This article explains the example code for writing a Python crawler to crawl a GIF on a comic, with sample code Python3, using the Urllib module, request module, and BeautifulSoup module, and the friends you need can refer to
This article is to introduce the crawler is to crawl the cartoon gif funny image, convenient offline viewing.

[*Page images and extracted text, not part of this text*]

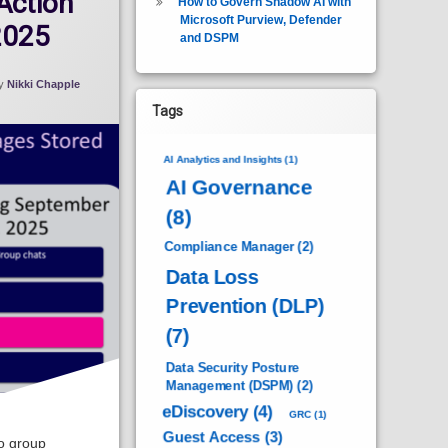
Action
How to Govern Shadow AI with
Microsoft Purview, Defender
2025
and DSPM
y
Nikki Chapple
Tags
AI Analytics and Insights
(1)
AI Governance
(8)
Compliance Manager
(2)
Data Loss
Prevention (DLP)
(7)
Data Security Posture
Management (DSPM)
(2)
eDiscovery
(4)
GRC
(1)
Guest Access
(3)
o group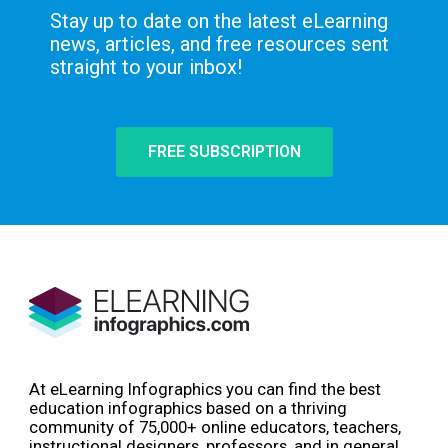
Stay up to date on the latest eLearning
news, articles, and free resources sent
straight to your inbox!
FREE SUBSCRIPTION
At eLearning Infographics you can find the best
education infographics based on a thriving
community of 75,000+ online educators, teachers,
instructional designers, professors, and in general,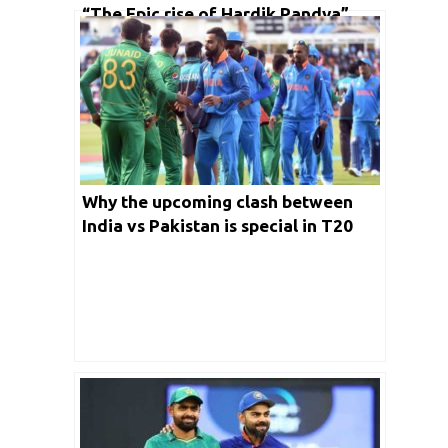
“The Epic rise of Hardik Pandya”
man who sealed victory for India
against arch-rivals Pakistan in Asia
Cup 2022
Why the upcoming clash between
India vs Pakistan is special in T20
World Cup 2022?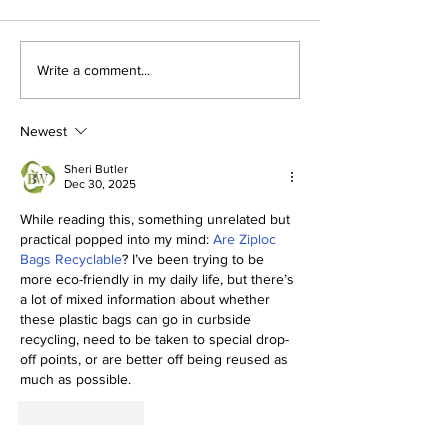
The Indian Army will
How can mac
Write a comment...
be benefited from
learning be bo
Artificial Intelligence
and accurate
and Air-based
Newest
sensors for LAC
Sheri Butler
Dec 30, 2025
While reading this, something unrelated but 
practical popped into my mind: 
Are Ziploc 
Bags Recyclable
? I’ve been trying to be 
more eco-friendly in my daily life, but there’s 
a lot of mixed information about whether 
these plastic bags can go in curbside 
recycling, need to be taken to special drop-
off points, or are better off being reused as 
much as possible.
Like
Reply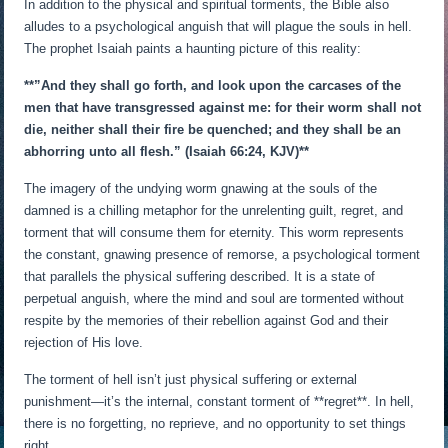
In addition to the physical and spiritual torments, the Bible also
alludes to a psychological anguish that will plague the souls in hell.
The prophet Isaiah paints a haunting picture of this reality:
**”And they shall go forth, and look upon the carcases of the
men that have transgressed against me: for their worm shall not
die, neither shall their fire be quenched; and they shall be an
abhorring unto all flesh.” (Isaiah 66:24, KJV)**
The imagery of the undying worm gnawing at the souls of the
damned is a chilling metaphor for the unrelenting guilt, regret, and
torment that will consume them for eternity. This worm represents
the constant, gnawing presence of remorse, a psychological torment
that parallels the physical suffering described. It is a state of
perpetual anguish, where the mind and soul are tormented without
respite by the memories of their rebellion against God and their
rejection of His love.
The torment of hell isn’t just physical suffering or external
punishment—it’s the internal, constant torment of **regret**. In hell,
there is no forgetting, no reprieve, and no opportunity to set things
right.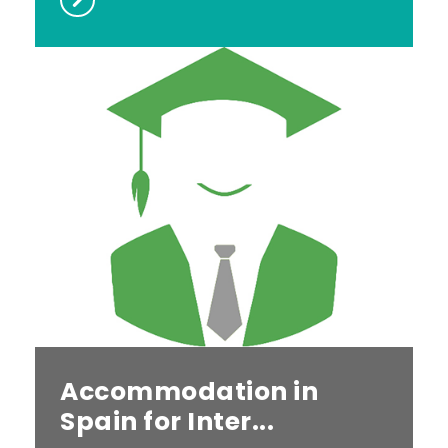
Accommodation in
Spain for Inter...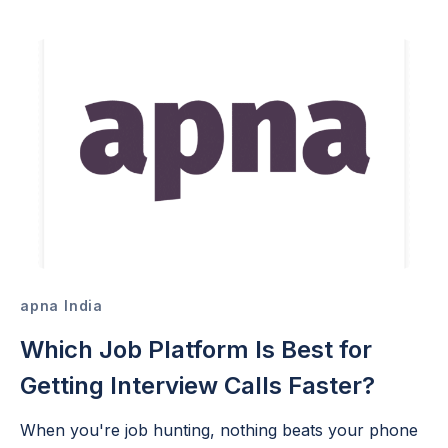
apna India
Which Job Platform Is Best for
Getting Interview Calls Faster?
When you're job hunting, nothing beats your phone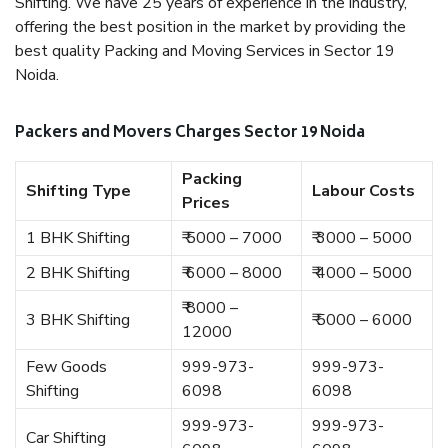
Shifting. We have 25 years of experience in the industry,
offering the best position in the market by providing the
best quality Packing and Moving Services in Sector 19
Noida.
Packers and Movers Charges Sector 19 Noida
Packing
Shifting Type
Labour Costs
Prices
1 BHK Shifting
₹ 5000 – 7000
₹ 3000 – 5000
2 BHK Shifting
₹ 6000 – 8000
₹ 4000 – 5000
₹ 8000 –
3 BHK Shifting
₹ 5000 – 6000
12000
Few Goods
999-973-
999-973-
Shifting
6098
6098
999-973-
999-973-
Car Shifting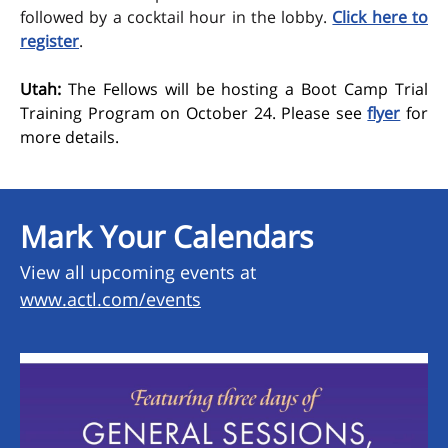
followed by a cocktail hour in the lobby.
Click here to
register
.
Utah:
The Fellows will be hosting a Boot Camp Trial
Training Program on October 24. Please see
flyer
for
more details.
Mark Your Calendars
View all upcoming events at
www.actl.com/events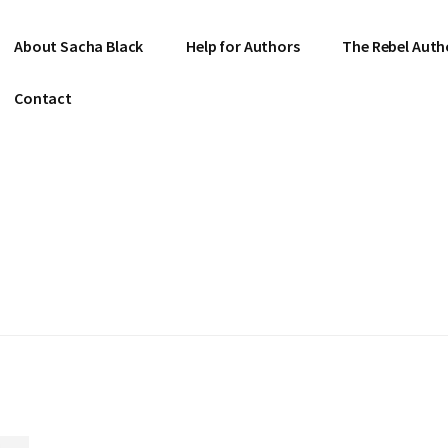
About Sacha Black
Help for Authors
The Rebel Auth
Contact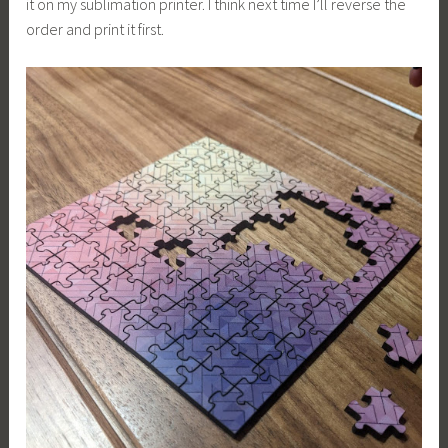
it on my sublimation printer. I think next time I’ll reverse the
order and print it first.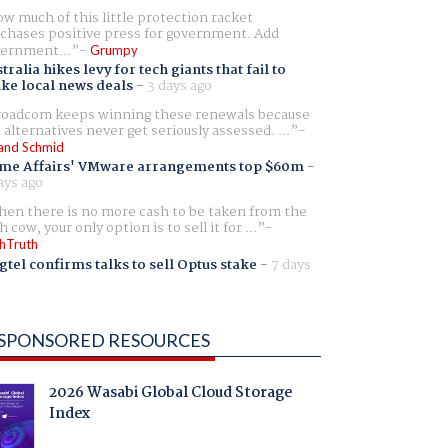
w much of this little protection racket
chases positive press for government. Add
ernment...
Grumpy
tralia hikes levy for tech giants that fail to
ike local news deals
-
3 days ago
oadcom keeps winning these renewals because
 alternatives never get seriously assessed. ...
and Schmid
me Affairs' VMware arrangements top $60m
-
ays ago
en there is no more cash to be taken from the
h cow, your only option is to sell it for ...
hTruth
gtel confirms talks to sell Optus stake
-
7 days
SPONSORED RESOURCES
2026 Wasabi Global Cloud Storage
Index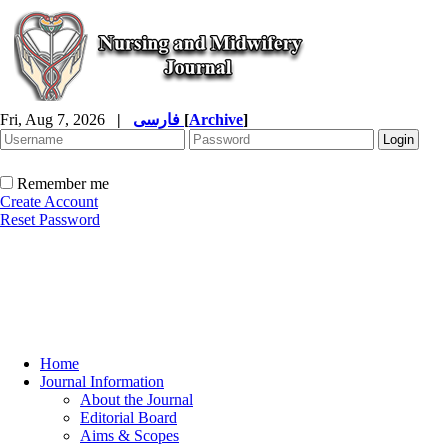
Fri, Aug 7, 2026
|
فارسی
[
Archive
]
Remember me
Create Account
Reset Password
Home
Journal Information
About the Journal
Editorial Board
Aims & Scopes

The crawler was developed by python3.3, and was mainly used in Urllib, request and BeautifulSoup modules.
The Urllib module provides a high-level interface for fetching data from the World Wide Web, and when we open a URL with Urlopen (), it is equivalent to opening a file with Python's built-in open (). But the difference is that the former receives a URL as a parameter, and there is no way to do a seek operation on the open file stream (from the bottom-up point of view, because it is actually the socket, so there is no way to do the seek operation), and the latter receives a local file name.

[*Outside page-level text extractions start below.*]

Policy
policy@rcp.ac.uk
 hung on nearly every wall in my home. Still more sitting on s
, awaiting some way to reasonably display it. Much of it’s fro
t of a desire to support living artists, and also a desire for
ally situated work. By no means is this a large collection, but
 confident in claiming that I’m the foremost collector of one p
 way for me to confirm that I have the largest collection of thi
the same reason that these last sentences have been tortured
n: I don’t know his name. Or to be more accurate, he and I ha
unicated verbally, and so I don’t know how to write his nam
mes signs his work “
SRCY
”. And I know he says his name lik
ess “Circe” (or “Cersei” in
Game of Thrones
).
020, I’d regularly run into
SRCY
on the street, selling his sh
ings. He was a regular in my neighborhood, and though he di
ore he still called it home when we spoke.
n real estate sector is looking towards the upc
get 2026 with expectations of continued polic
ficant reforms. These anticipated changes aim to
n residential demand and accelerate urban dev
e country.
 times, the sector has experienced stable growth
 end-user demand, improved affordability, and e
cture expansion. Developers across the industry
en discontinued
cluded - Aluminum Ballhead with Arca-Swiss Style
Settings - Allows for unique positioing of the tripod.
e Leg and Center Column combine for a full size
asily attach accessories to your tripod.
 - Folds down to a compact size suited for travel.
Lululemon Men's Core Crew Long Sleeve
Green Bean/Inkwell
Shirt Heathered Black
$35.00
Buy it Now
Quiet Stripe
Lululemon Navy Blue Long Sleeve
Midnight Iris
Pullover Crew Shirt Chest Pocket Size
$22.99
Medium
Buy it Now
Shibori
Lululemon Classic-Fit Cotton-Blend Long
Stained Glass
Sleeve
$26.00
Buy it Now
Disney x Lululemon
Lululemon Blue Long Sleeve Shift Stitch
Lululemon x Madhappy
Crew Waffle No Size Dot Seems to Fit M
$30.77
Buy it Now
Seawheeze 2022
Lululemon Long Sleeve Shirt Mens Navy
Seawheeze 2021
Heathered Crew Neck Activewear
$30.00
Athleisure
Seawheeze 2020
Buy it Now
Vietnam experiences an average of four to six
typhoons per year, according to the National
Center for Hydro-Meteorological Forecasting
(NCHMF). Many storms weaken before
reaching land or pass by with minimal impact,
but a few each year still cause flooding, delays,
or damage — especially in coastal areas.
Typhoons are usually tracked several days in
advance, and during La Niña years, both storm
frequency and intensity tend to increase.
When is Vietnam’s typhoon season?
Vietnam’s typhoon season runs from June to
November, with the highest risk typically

Python's BeautifulSoup module that can help you implement HTML and XML parsing
First of all, generally write web crawler, that is, crawl Web page HTML source content, and then analyze, extract the corresponding content.
This work of parsing HTML content, if only with ordinary regular expression re module to go a little match, for the content of simple page analysis, or basic enough.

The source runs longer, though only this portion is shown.